→ Your objective: Retype precisely the section of the data that starts at the line containing "and adaptation." and runs to its final line, ends included.

Stored data entries:
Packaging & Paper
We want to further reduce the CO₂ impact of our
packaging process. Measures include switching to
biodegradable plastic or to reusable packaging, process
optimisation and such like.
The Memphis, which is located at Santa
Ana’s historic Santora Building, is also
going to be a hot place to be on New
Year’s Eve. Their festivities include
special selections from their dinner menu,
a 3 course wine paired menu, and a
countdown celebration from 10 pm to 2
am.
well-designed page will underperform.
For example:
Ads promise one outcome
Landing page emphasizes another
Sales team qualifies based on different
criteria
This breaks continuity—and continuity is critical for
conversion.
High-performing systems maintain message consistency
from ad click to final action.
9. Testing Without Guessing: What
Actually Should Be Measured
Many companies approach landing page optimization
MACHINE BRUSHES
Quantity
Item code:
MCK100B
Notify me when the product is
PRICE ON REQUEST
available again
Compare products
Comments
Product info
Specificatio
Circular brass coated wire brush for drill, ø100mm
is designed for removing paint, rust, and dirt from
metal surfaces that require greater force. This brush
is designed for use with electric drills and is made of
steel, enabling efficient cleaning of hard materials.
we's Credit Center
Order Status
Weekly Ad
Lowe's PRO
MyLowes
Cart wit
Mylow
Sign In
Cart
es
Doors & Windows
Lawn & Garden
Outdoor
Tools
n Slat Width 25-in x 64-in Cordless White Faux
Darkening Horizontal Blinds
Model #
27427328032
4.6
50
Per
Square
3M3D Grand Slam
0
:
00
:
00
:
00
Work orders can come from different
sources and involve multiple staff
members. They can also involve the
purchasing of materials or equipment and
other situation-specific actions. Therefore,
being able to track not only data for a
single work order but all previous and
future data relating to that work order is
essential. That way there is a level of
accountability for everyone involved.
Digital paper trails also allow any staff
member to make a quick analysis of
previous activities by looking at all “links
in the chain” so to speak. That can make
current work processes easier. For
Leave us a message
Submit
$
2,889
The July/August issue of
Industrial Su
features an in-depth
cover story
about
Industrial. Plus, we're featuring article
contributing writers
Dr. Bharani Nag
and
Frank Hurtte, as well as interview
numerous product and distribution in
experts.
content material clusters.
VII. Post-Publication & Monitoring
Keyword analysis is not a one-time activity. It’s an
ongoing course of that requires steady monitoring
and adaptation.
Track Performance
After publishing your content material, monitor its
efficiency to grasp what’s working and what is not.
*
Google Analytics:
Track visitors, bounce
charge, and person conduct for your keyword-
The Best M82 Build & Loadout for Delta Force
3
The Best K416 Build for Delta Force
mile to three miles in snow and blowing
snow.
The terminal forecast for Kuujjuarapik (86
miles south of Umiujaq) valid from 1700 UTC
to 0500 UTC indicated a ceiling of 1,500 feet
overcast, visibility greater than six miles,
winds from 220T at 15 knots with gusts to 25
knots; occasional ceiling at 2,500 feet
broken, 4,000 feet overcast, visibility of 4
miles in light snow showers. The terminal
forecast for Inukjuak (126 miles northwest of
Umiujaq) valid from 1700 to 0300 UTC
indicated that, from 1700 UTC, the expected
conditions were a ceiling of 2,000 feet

→ Task answer:
and adaptation.
Track Performance
After publishing your content material, monitor its
efficiency to grasp what’s working and what is not.
*
Google Analytics:
Track visitors, bounce
charge, and person conduct for your keyword-
The Best M82 Build & Loadout for Delta Force
3
The Best K416 Build for Delta Force
mile to three miles in snow and blowing
snow.
The terminal forecast for Kuujjuarapik (86
miles south of Umiujaq) valid from 1700 UTC
to 0500 UTC indicated a ceiling of 1,500 feet
overcast, visibility greater than six miles,
winds from 220T at 15 knots with gusts to 25
knots; occasional ceiling at 2,500 feet
broken, 4,000 feet overcast, visibility of 4
miles in light snow showers. The terminal
forecast for Inukjuak (126 miles northwest of
Umiujaq) valid from 1700 to 0300 UTC
indicated that, from 1700 UTC, the expected
conditions were a ceiling of 2,000 feet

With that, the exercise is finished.